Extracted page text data
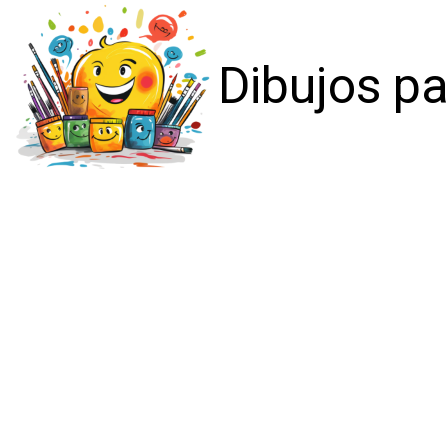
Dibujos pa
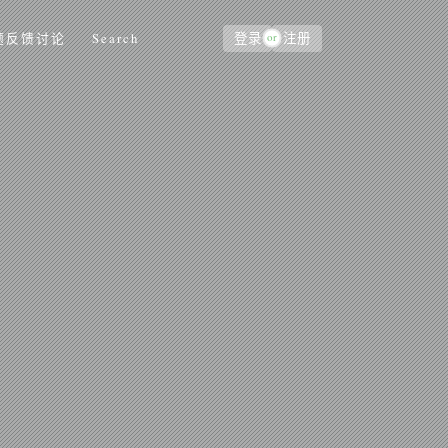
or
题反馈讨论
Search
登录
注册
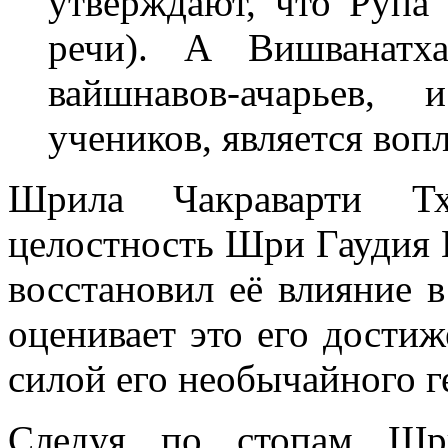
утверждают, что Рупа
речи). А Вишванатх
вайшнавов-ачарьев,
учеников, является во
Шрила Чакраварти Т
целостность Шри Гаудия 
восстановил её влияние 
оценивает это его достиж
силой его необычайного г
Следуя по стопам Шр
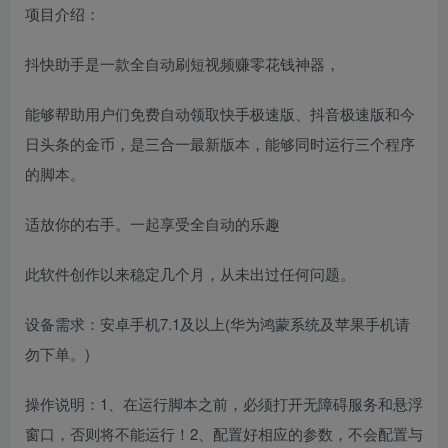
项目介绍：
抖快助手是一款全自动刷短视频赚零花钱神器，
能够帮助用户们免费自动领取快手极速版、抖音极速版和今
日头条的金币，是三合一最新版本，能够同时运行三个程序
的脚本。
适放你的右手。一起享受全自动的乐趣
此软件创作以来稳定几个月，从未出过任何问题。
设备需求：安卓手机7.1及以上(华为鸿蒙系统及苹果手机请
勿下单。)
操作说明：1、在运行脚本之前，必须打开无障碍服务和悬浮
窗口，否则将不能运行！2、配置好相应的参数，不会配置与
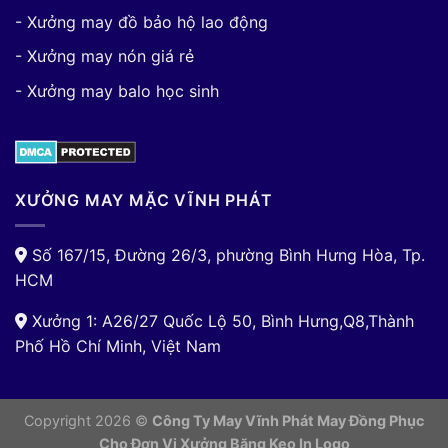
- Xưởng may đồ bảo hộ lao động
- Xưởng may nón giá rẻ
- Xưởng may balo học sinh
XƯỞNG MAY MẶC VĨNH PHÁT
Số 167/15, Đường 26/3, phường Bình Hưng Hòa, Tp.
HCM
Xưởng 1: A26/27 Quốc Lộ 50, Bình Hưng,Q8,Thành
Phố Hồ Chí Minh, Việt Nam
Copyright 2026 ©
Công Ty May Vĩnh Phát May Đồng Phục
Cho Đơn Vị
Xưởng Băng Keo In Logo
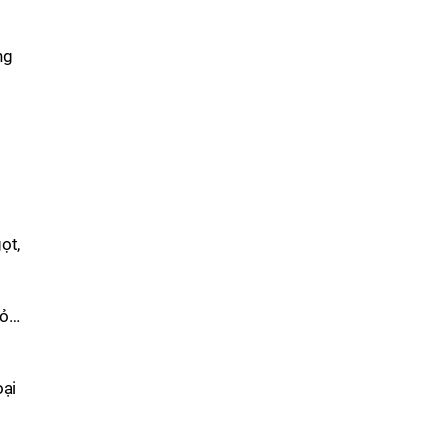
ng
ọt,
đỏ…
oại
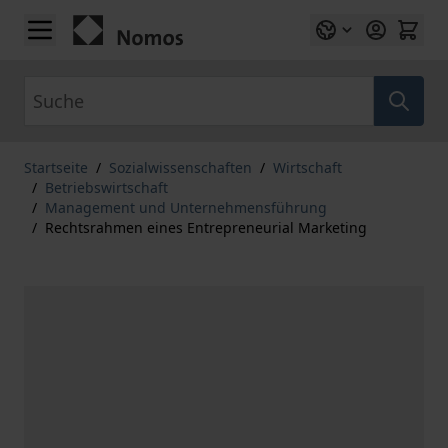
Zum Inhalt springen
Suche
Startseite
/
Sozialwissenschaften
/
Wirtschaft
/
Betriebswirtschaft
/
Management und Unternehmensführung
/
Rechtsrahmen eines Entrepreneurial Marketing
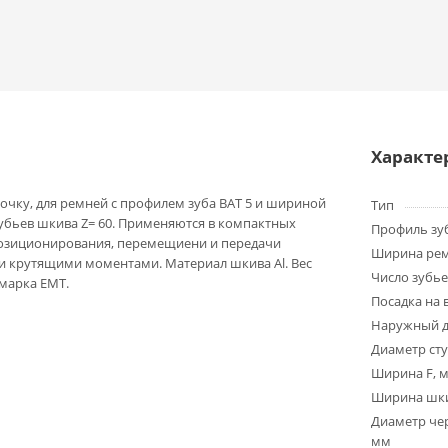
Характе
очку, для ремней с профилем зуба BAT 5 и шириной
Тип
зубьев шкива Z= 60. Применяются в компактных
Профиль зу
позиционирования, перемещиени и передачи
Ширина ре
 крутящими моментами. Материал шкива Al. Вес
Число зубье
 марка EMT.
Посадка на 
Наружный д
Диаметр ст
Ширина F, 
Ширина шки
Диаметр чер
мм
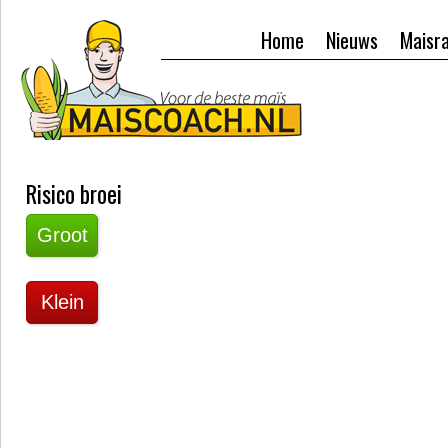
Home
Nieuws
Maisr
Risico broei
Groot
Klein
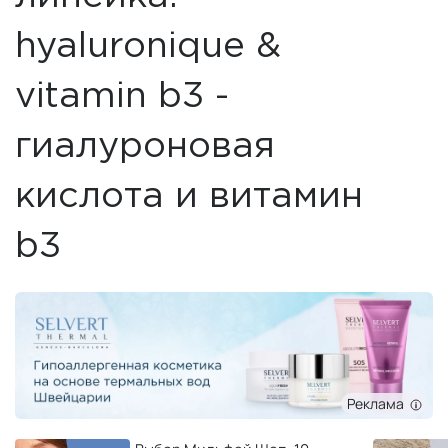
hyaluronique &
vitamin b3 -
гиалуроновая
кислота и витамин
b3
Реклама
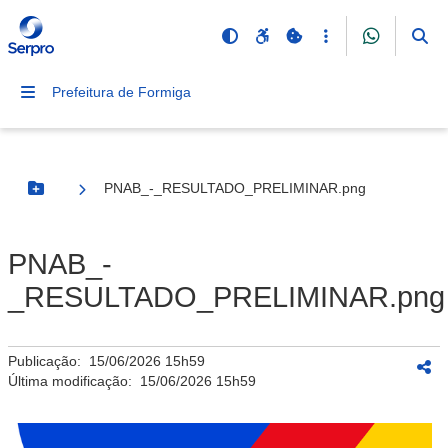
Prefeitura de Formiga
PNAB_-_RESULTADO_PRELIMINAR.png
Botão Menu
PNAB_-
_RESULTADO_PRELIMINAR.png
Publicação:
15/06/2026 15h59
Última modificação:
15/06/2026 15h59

## TO DO
Go through the entries above and write them out again exactly, images left behind.

## ANSWER TO THIS EXERCISE
Dibujos pa
or
题反馈讨论
Search
登录
注册
утверждают, что Рупа
речи). А Вишванатх
вайшнавов-ачарьев,
учеников, является во
Шрила Чакраварти Т
целостность Шри Гаудия 
восстановил её влияние 
оценивает это его достиж
силой его необычайного г
Следуя по стопам Шр
项目介绍：
抖快助手是一款全自动刷短视频赚零花钱神器，
能够帮助用户们免费自动领取快手极速版、抖音极速版和今
日头条的金币，是三合一最新版本，能够同时运行三个程序
的脚本。
适放你的右手。一起享受全自动的乐趣
此软件创作以来稳定几个月，从未出过任何问题。
设备需求：安卓手机7.1及以上(华为鸿蒙系统及苹果手机请
勿下单。)
操作说明：1、在运行脚本之前，必须打开无障碍服务和悬浮
窗口，否则将不能运行！2、配置好相应的参数，不会配置与
- Xưởng may đồ bảo hộ lao động
- Xưởng may nón giá rẻ
- Xưởng may balo học sinh
XƯỞNG MAY MẶC VĨNH PHÁT
Số 167/15, Đường 26/3, phường Bình Hưng Hòa, Tp.
HCM
Xưởng 1: A26/27 Quốc Lộ 50, Bình Hưng,Q8,Thành
Phố Hồ Chí Minh, Việt Nam
Copyright 2026 ©
Công Ty May Vĩnh Phát May Đồng Phục
Cho Đơn Vị
Xưởng Băng Keo In Logo
ng
ọt,
đỏ…
oại
Zum Inhalt springen
Suche
Startseite
/
Sozialwissenschaften
/
Wirtschaft
/
Betriebswirtschaft
/
Management und Unternehmensführung
/
Rechtsrahmen eines Entrepreneurial Marketing
Характе
очку, для ремней с профилем зуба BAT 5 и шириной
Тип
зубьев шкива Z= 60. Применяются в компактных
Профиль зу
позиционирования, перемещиени и передачи
Ширина ре
 крутящими моментами. Материал шкива Al. Вес
Число зубье
 марка EMT.
Посадка на 
Наружный д
Диаметр ст
Ширина F, 
Ширина шки
Диаметр чер
мм
Home
Nieuws
Maisr
Risico broei
Groot
Klein
hyaluronique &
vitamin b3 -
гиалуроновая
кислота и витамин
b3
Реклама
Prefeitura de Formiga
PNAB_-_RESULTADO_PRELIMINAR.png
Botão Menu
PNAB_-
_RESULTADO_PRELIMINAR.png
Publicação:
15/06/2026 15h59
Última modificação:
15/06/2026 15h59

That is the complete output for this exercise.